- **Work instruction**: Return each entry word for word and skip its pictures.

Page images and extracted text

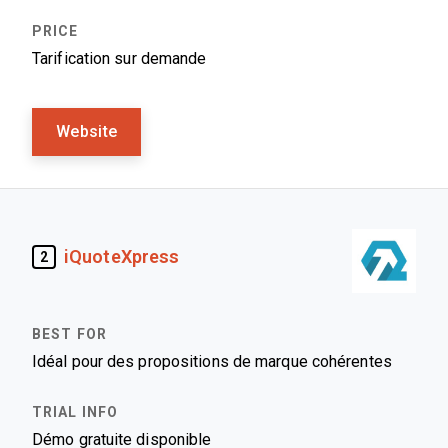
Tarification sur demande
Website
iQuoteXpress
2
Idéal pour des propositions de marque cohérentes
Démo gratuite disponible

- **Expected output**:
Tarification sur demande
Website
iQuoteXpress
2
Idéal pour des propositions de marque cohérentes
Démo gratuite disponible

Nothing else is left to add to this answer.